Dog Trainers Guide to Parenting

What I learned about Parenting from Training My Dogs.

I am a child psychologist and play therapist, and for the past 15 years have had a canine assistant in my office.  I have trained them, with the help of some fine dog trainers, to be actively involved in the play with children.  The process of training a puppy to be engaged but not intrusive in the play has been challenging and rewarding.  Early on, I noticed that much of what I was being taught to effectively discipline and train my dogs was what I hoped parents were doing with the children they brought to therapy.  I also discovered Harold Hansen had the same idea and wrote, the Dog Trainer’s Guide to Parenting.  As parents are approaching summer and more free time with their kiddos, I thought that you might appreciate some of the wit and wisdom from this resource to practice.

“What Love can and cannot do.” We love our dogs but loving them does not keep them from jumping on or frightening the neighbors or biting small children.  The same with children:  we love them so much we are often afraid if we set boundaries, or don’t give them everything they desire, they won’t love us.  I learned from my dogs and my kiddos, love means setting limits.

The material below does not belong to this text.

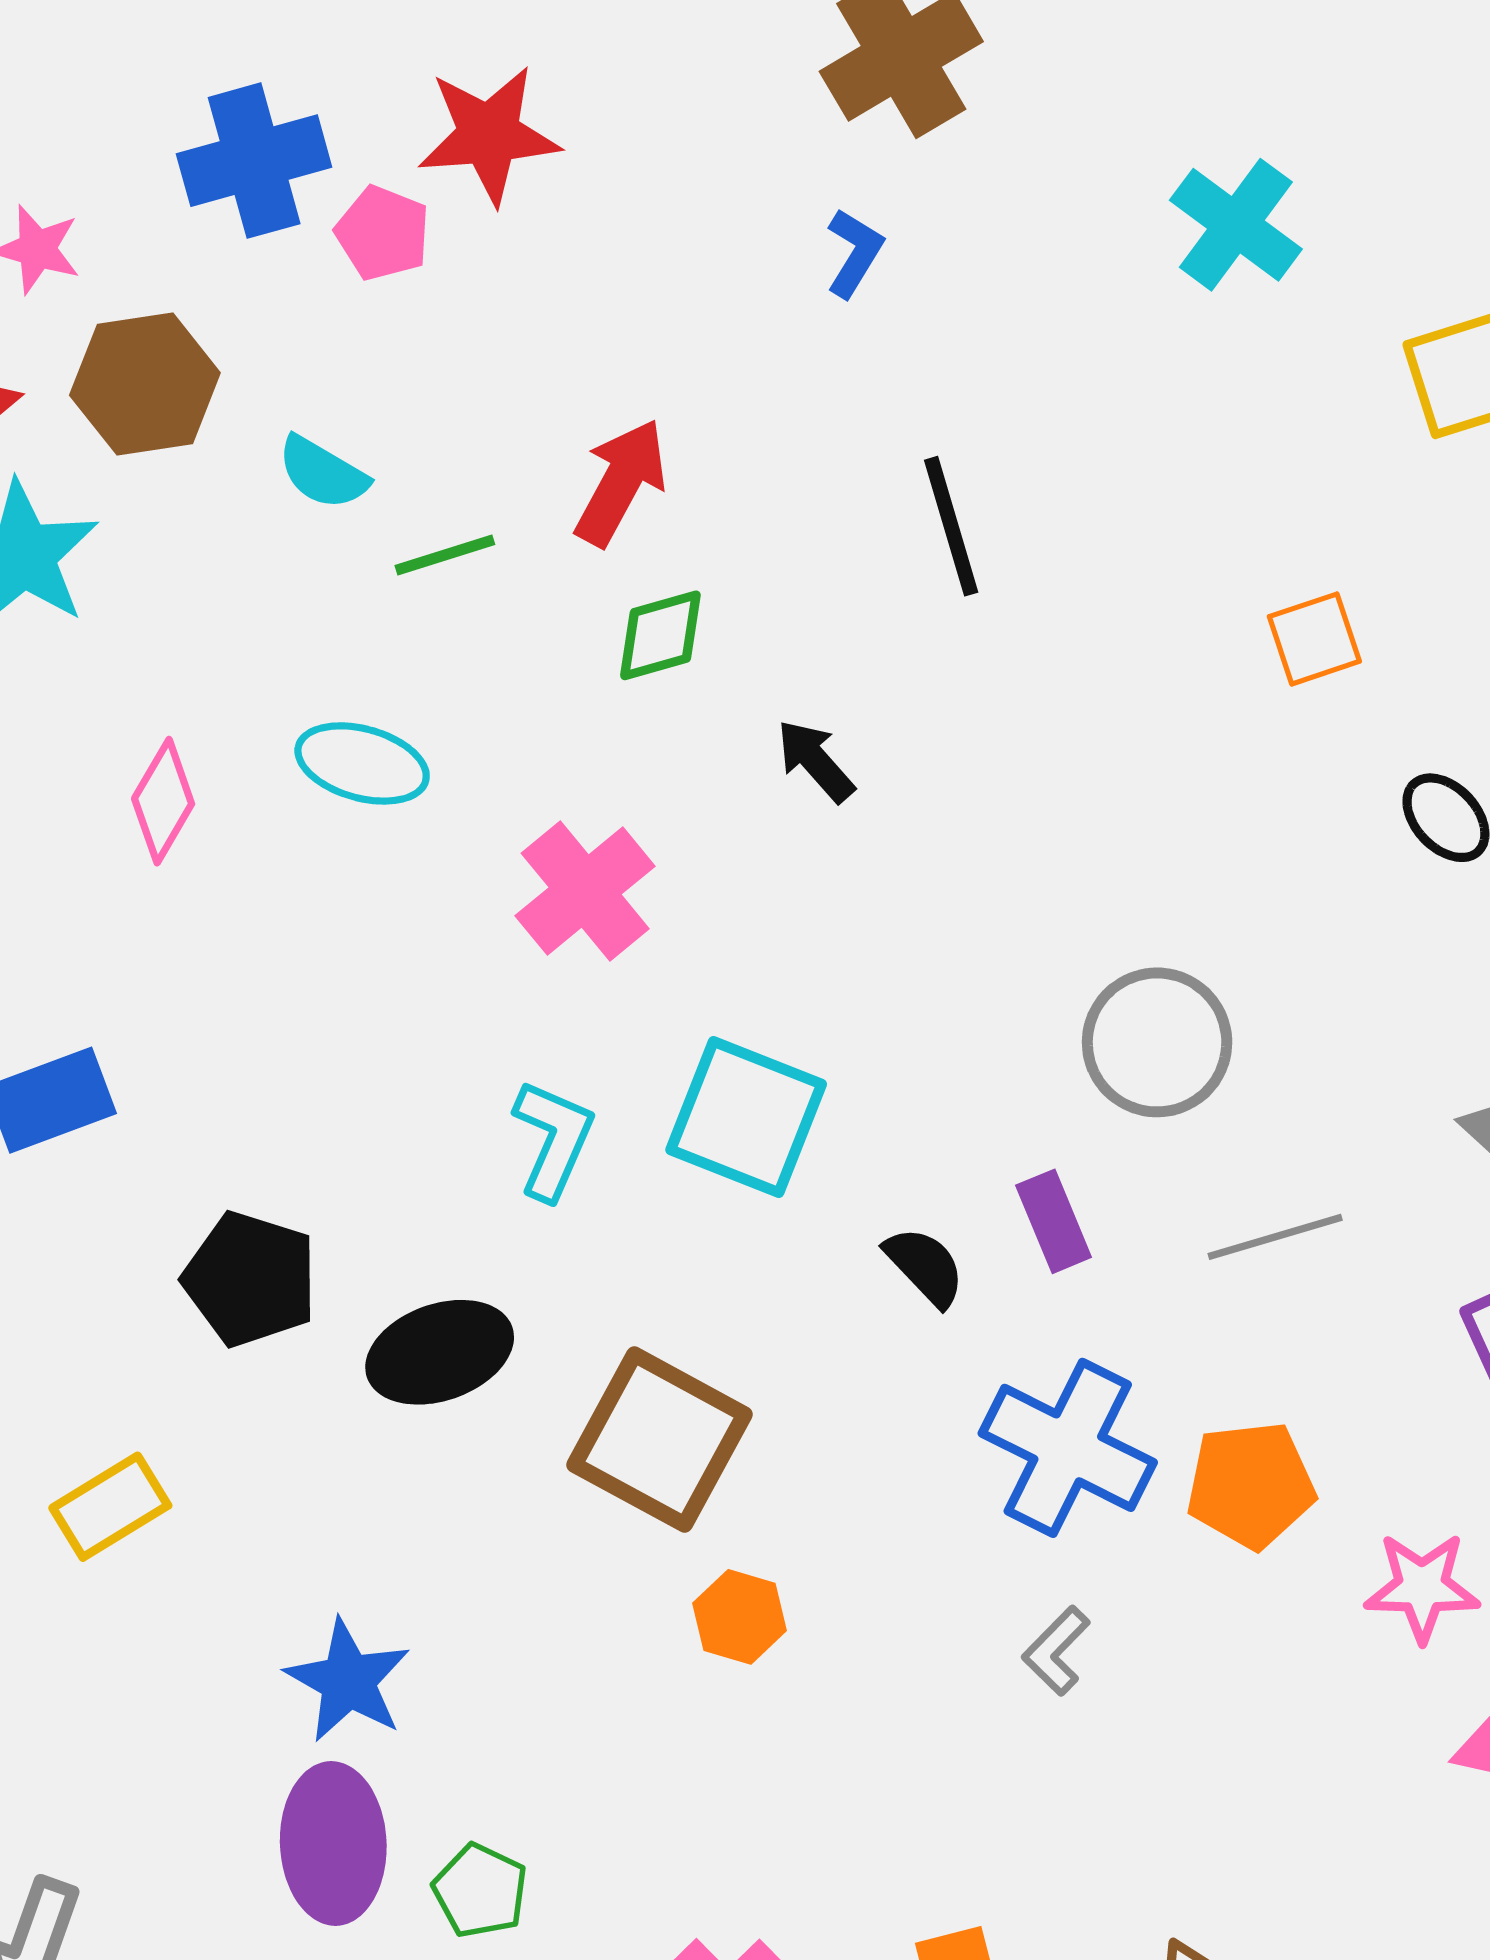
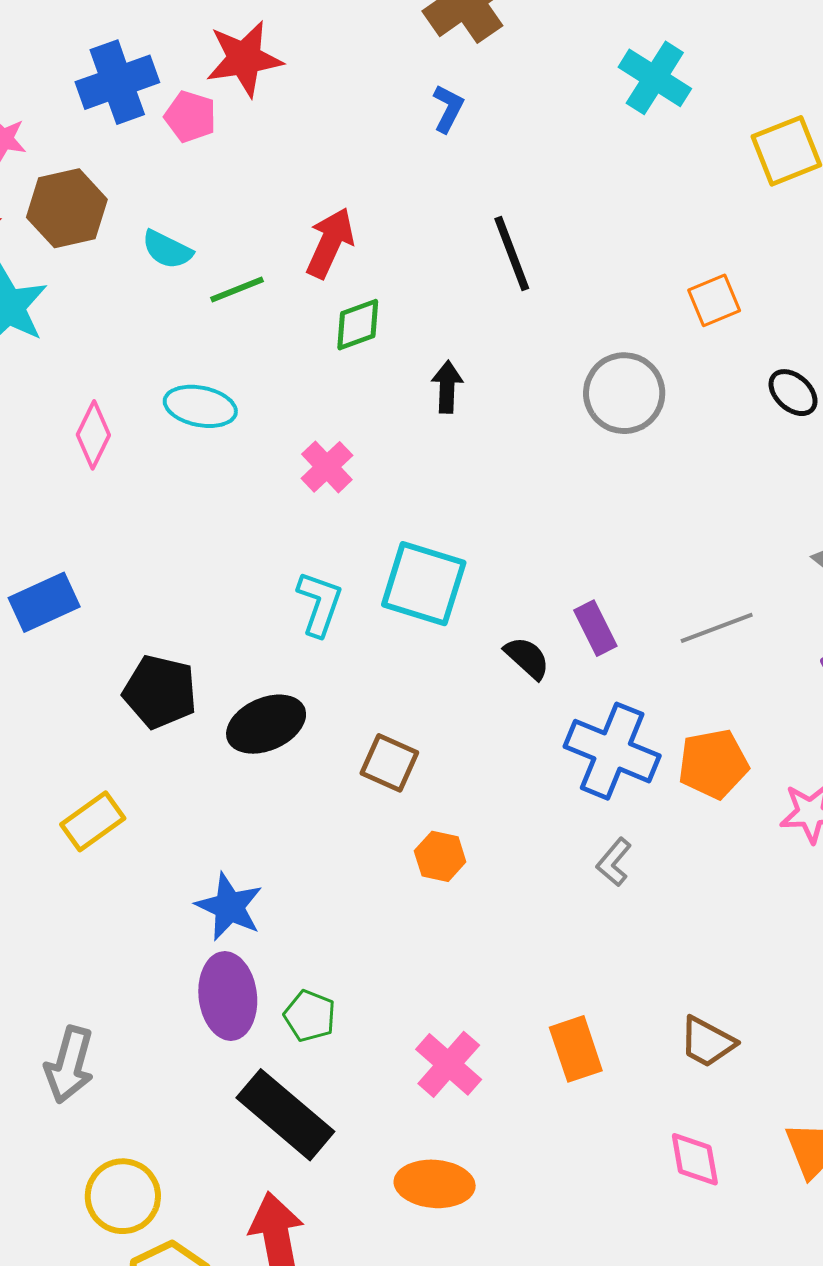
black arrow: (815, 761) -> (447, 387), turned 48
pink cross: (585, 891) -> (327, 467), size x0.7
gray circle: (1157, 1042) -> (624, 393), moved
brown square: (659, 1440) -> (389, 763), size x0.6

“Get Results not Angry.” Ever notice how frustrating teaching new skills to a puppy or a toddler can be?  Even the smartest dog or youngster in the world takes time, repetitions, and parental patience to learn a new task, predictably and consistently.  Losing your cool will not get results, it will only induce fear and resistance.  As they say in dog training, “If your dog eats your socks, it’s your fault.”  Take a deep breath, simmer down, start again.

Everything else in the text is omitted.